Dans un contexte marqué par l’épidémie d’Ebola dans l’Est du pays, l’insécurité persistante et une grave crise humanitaire, le célèbre gynécologue estime que la question d’un troisième mandat présidentiel ne constitue pas une priorité nationale.
Selon Denis Mukwege, le Parlement congolais s’engage dans un débat qui risque d’éloigner davantage les institutions des préoccupations réelles de la population. Il s’interroge notamment sur la légitimité des élus à consacrer leurs efforts à une réforme constitutionnelle alors que « de larges pans de notre territoire national sont sous occupation étrangère dans l’Est » et que des millions de Congolais sont confrontés à la violence, à la famine et aux conséquences de l’épidémie d’Ebola.
Le fondateur de l’hôpital de Panzi considère que cette initiative pourrait ouvrir la voie à un troisième mandat présidentiel, une possibilité qui n’est pas prévue par la Constitution actuelle. Pour lui, cette orientation politique intervient au pire moment, alors que le pays traverse l’une des périodes les plus critiques de son histoire récente.
Dans son texte, Mukwege accuse également certains responsables politiques de privilégier leurs intérêts personnels au détriment de l’intérêt général. Il dénonce ce qu’il qualifie de « cynisme froid » et affirme que « sous le régime actuel, les parlementaires reçoivent un salaire mirobolant », suggérant que la volonté de prolonger le statu quo politique serait liée à la préservation de privilèges acquis.
Le Nobel de la paix adresse également ses critiques aux élus des provinces de l’Est, notamment du Nord-Kivu, du Sud-Kivu et de l’Ituri.

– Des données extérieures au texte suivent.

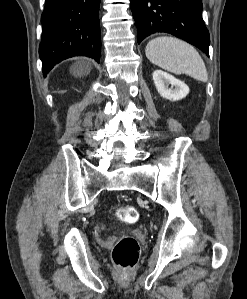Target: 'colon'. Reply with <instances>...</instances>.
Returning a JSON list of instances; mask_svg holds the SVG:
<instances>
[{"instance_id":"colon-1","label":"colon","mask_w":247,"mask_h":299,"mask_svg":"<svg viewBox=\"0 0 247 299\" xmlns=\"http://www.w3.org/2000/svg\"><path fill=\"white\" fill-rule=\"evenodd\" d=\"M117 218L124 223L131 224L138 220V212L133 206L125 205L118 208ZM139 243L131 236L120 238L112 251L114 263L123 270L134 267L139 257Z\"/></svg>"}]
</instances>
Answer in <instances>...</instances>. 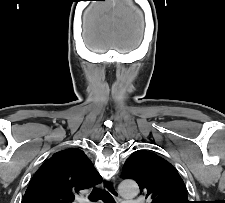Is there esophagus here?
<instances>
[{
	"instance_id": "1",
	"label": "esophagus",
	"mask_w": 225,
	"mask_h": 203,
	"mask_svg": "<svg viewBox=\"0 0 225 203\" xmlns=\"http://www.w3.org/2000/svg\"><path fill=\"white\" fill-rule=\"evenodd\" d=\"M107 189L113 194L115 198H118L115 179H112L108 182Z\"/></svg>"
}]
</instances>
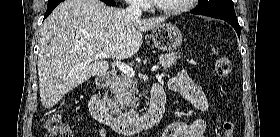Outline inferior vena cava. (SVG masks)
I'll return each instance as SVG.
<instances>
[{"label": "inferior vena cava", "instance_id": "obj_1", "mask_svg": "<svg viewBox=\"0 0 280 137\" xmlns=\"http://www.w3.org/2000/svg\"><path fill=\"white\" fill-rule=\"evenodd\" d=\"M126 11L134 17L140 18L142 15V11L140 9V6L137 2H132L129 7L126 8Z\"/></svg>", "mask_w": 280, "mask_h": 137}]
</instances>
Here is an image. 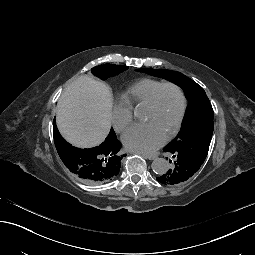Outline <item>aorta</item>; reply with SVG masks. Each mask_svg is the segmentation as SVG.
<instances>
[{
    "mask_svg": "<svg viewBox=\"0 0 255 255\" xmlns=\"http://www.w3.org/2000/svg\"><path fill=\"white\" fill-rule=\"evenodd\" d=\"M136 116L138 117L139 115L136 114ZM151 167L155 174L162 175L168 171L169 163L164 158H156L153 160Z\"/></svg>",
    "mask_w": 255,
    "mask_h": 255,
    "instance_id": "1",
    "label": "aorta"
}]
</instances>
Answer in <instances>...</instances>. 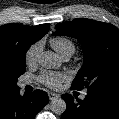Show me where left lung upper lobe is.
Segmentation results:
<instances>
[{
	"label": "left lung upper lobe",
	"mask_w": 119,
	"mask_h": 119,
	"mask_svg": "<svg viewBox=\"0 0 119 119\" xmlns=\"http://www.w3.org/2000/svg\"><path fill=\"white\" fill-rule=\"evenodd\" d=\"M54 35L78 39L84 63L72 88L119 94V29L91 19L78 18L56 25Z\"/></svg>",
	"instance_id": "5c2ea615"
}]
</instances>
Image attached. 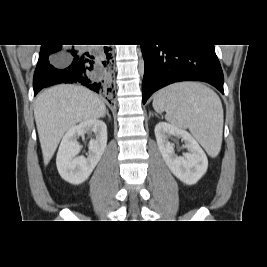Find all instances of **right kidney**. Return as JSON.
I'll return each mask as SVG.
<instances>
[{"label":"right kidney","mask_w":267,"mask_h":267,"mask_svg":"<svg viewBox=\"0 0 267 267\" xmlns=\"http://www.w3.org/2000/svg\"><path fill=\"white\" fill-rule=\"evenodd\" d=\"M89 132H94L96 138L89 142L88 156H78L82 147L77 139ZM106 144L107 126L101 120H86L69 129L61 141L56 158L60 176L71 184L83 183L101 159Z\"/></svg>","instance_id":"1"}]
</instances>
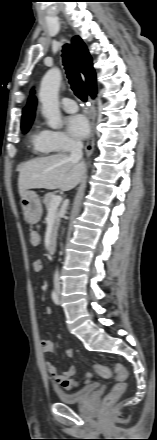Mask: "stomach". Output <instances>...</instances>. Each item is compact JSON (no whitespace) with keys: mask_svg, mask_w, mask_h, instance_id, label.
I'll list each match as a JSON object with an SVG mask.
<instances>
[{"mask_svg":"<svg viewBox=\"0 0 157 440\" xmlns=\"http://www.w3.org/2000/svg\"><path fill=\"white\" fill-rule=\"evenodd\" d=\"M21 207L25 220L29 224H36L42 216V204L38 195L33 191H26L21 197Z\"/></svg>","mask_w":157,"mask_h":440,"instance_id":"obj_1","label":"stomach"}]
</instances>
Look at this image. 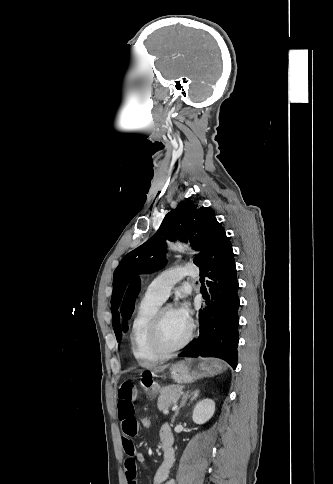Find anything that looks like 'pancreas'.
I'll return each instance as SVG.
<instances>
[{
  "mask_svg": "<svg viewBox=\"0 0 333 484\" xmlns=\"http://www.w3.org/2000/svg\"><path fill=\"white\" fill-rule=\"evenodd\" d=\"M183 387L178 385H169L161 389L157 406L159 411L167 410L175 401L183 395Z\"/></svg>",
  "mask_w": 333,
  "mask_h": 484,
  "instance_id": "1",
  "label": "pancreas"
}]
</instances>
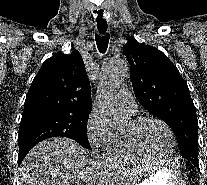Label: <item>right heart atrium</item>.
Listing matches in <instances>:
<instances>
[{"instance_id": "1", "label": "right heart atrium", "mask_w": 207, "mask_h": 185, "mask_svg": "<svg viewBox=\"0 0 207 185\" xmlns=\"http://www.w3.org/2000/svg\"><path fill=\"white\" fill-rule=\"evenodd\" d=\"M113 133L107 117L99 109L94 108L86 123V137L94 149L104 146Z\"/></svg>"}]
</instances>
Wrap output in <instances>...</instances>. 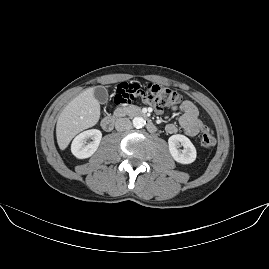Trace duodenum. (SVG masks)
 Returning a JSON list of instances; mask_svg holds the SVG:
<instances>
[{
  "label": "duodenum",
  "mask_w": 269,
  "mask_h": 269,
  "mask_svg": "<svg viewBox=\"0 0 269 269\" xmlns=\"http://www.w3.org/2000/svg\"><path fill=\"white\" fill-rule=\"evenodd\" d=\"M127 112L131 115L139 116V117H147V114L138 109V108H130L127 110ZM117 116L115 115H107L105 116L101 121V127L105 131H111L114 128V125L116 123ZM146 127L149 132H155L157 130V126L155 123H153L151 120L146 119Z\"/></svg>",
  "instance_id": "1"
}]
</instances>
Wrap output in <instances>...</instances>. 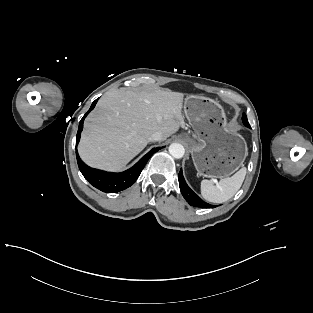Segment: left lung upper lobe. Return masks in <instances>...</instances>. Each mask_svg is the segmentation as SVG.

Il juge paradoxal que des représentants de régions durement touchées par la guerre, les déplacements de populations et l’épidémie soutiennent un projet de révision constitutionnelle. « Leurs électeurs, eux, n’ont plus accès à leurs champs, plus de liberté de faire leurs commerces pour subsister, et affrontent seuls, sans État, le virus », écrit-il.
Dans l’un des passages les plus sévères de sa déclaration, Denis Mukwege estime que l’Union pour la démocratie et le progrès social (UDPS), autrefois symbole de la lutte démocratique, serait devenue « le maître d’œuvre d’une forfaiture qui risque de condamner notre pays à sa disparition ». Il va jusqu’à évoquer la crainte d’une « balkanisation du Congo », un thème récurrent dans les débats politiques congolais.
S’adressant directement aux députés et au président de la République, Mukwege les appelle à revenir à ce qu’il considère comme les véritables urgences nationales. « C’est la survie de la République démocratique du Congo qui est en jeu », avertit-il. Il invite également le chef de l’État à se méfier des « flatteurs » et à éviter des décisions qui pourraient, selon lui, être sévèrement jugées par l’histoire.